My cousin had been puttering around the house trailer when suddenly he stopped and stated what I’d heard him say a couple times already that week, “The lake takes everything.”

That statement stops me every time and triggers a reverence for the unstoppable strength of the lake. A respectful silence is all that follows–except for the unrelenting wind, which continues to blow with such force that the house shakes and sings.

“Whhhhhhuuuuuuuuuuuuuuuuuuu!” Moving again, he said, “We have a whistling door.” Getting to know him and his humour was entertaining. Kneeling down, fidgeting with the new screen door, he then said words that I will never forget.

“If the lake doesn’t take it–the wind’s going to break it.”

At first I chuckled at my cousin’s both humorous and profound statement, and then I contemplated the depths of its truths. Nothing stays the same; everything arises, dwells, and decays. Everything constantly changes, well, a least everything of this world of experience. To the mind that wants to grasp, to the mind that wants things to stay the same, struggling against the truth of that reality hurts. Painfully, and with futility.

Yet change is required in order to experience any thing at all. If the scent of a rose lasted forever–if all you ever smelled was the scent of a rose, then there would BE no scent of a rose. Indeed, there would be no scent.

“Hey, let’s go!” A beckoning voice pulled me out of contemplation. My friend and I had not been there long when my cousin’s son invited us to swim out to the boat before they left for a ride. Slathering on the sunscreen everywhere as fast as I could, I jumped at the chance to take a different perspective and get another view the land from the lake.

Climbing out onto the nose of the boat, I leaned back against the window as the boat sped forward, slapping the waves and spraying water playfully upwards as the wind combed my hair. We toured along the northern edge of the great lake, close enough to see details like the vertical posts, now rotten trees that were once driven into the lake bed by the thousands with the intention of breaking the waves before they hit the shore. It was an effort to prevent erosion. Now there area few remnants of these posts here and there, the lake having had its way with them. There were larger versions of these erosion control measures build of heavy steel, many of them reduced to swiss-cheese look-alikes.


It echoed in my head “The lake takes everything.” There were remnants of what used to be houses, left in rubble. And boat docks twisted and turned and battered against the ground. Where there was no protective vegetation, the land, turned sand, was just falling away in chunks. Some locations were sheer vertical cliffs, where you could see the different layers in varying thicknesses and colour, bare and unprotected. The layer of soil that could sustain vegetation which would protect the land was so fragilely thin compared to the height and depth of other layers, that this seeing imprints how very important it is to take care of the soil that we do have, everywhere.

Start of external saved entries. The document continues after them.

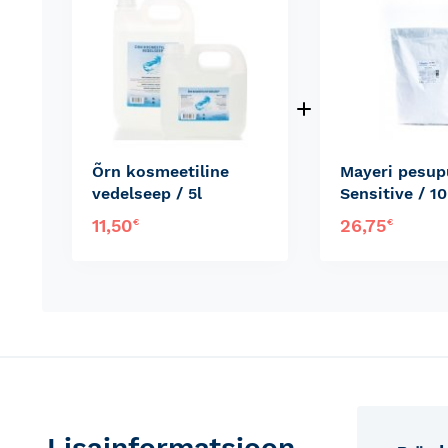
Õrn kosmeetiline
Mayeri pesup
vedelseep / 5l
Sensitive / 1
11,50
26,75
€
€
Lisainformatsioon
Lisain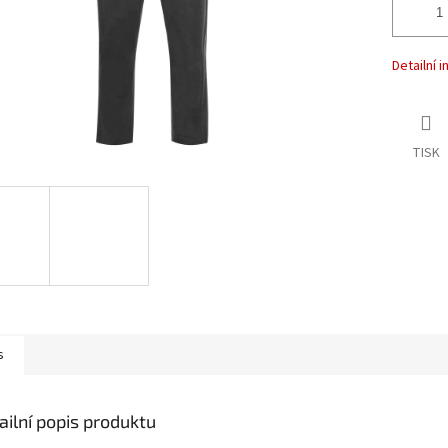
Detailní 
TISK
s
ailní popis produktu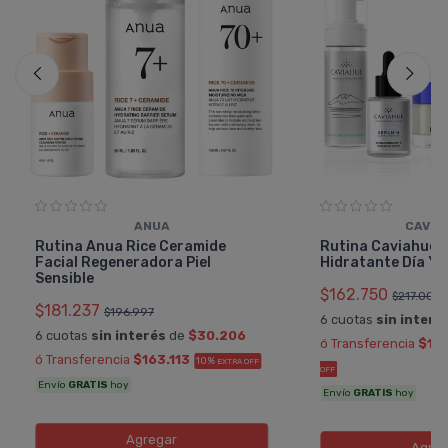
ANUA
CAVIA
Rutina Anua Rice Ceramide
Rutina Caviahue 
Facial Regeneradora Piel
Hidratante Día Y 
Sensible
$162.750
$217.000
$181.237
$196.997
6 cuotas
sin interé
6 cuotas
sin interés
de
$30.206
ó Transferencia
$14
ó Transferencia
$163.113
10%
EXTRA OFF
OFF
Envío
GRATIS
hoy
Envío
GRATIS
hoy
Agregar
Agreg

After a very long time my meditative contemplation was again broken as the boat began to turn back. And as I wondered what would become of the land left bare and unprotected in ten, 20, 30, 70, 150 years… and then my nose began to feel a burn, and I wondered if I had put sunblock on it. Turning to ask my friend, she confirmed: it was bright red. Good thing everything changes.

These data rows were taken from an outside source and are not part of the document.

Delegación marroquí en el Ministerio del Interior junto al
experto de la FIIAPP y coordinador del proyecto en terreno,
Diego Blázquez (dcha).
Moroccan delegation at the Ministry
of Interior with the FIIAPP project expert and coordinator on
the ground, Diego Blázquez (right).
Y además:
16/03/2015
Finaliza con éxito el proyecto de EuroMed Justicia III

While the wind “damages” or, does what it does to things, it also brings benefits: there’s the cool breeze to offset the heat and humidity, the wind to wisp away bugs, the cleansing fresh air, the birds nesting in tiny holes in the cliffs, the movement of water that keeps it from stagnating, the food churned-up for fish and birds, the sensually soft and smooth, round rocks (perfect gratitude stones), the quick drying of clothes, the power from the wind turbines, and of course, there is playing in the waves.

Walking along the trail another evening, we were passed by a man and two boys in an obvious hurry. They disappeared into the bush and within moments we heard great laughter and giggling from beyond. We followed their trail and were delighted with the practically private beach and setting sun, and waves the biggest I had seen yet. Good thing everything changes.


The absolute best thing about knowing, seeing, recognizing, and accepting that everything changes, beyond the peace and joy that comes with it, is the recognition of the one thing that does not change. Because in order to know change, there must be something that knows it, something that is eternal, some thing which does not change. Are you aware that things change? You may wonder how that is possible.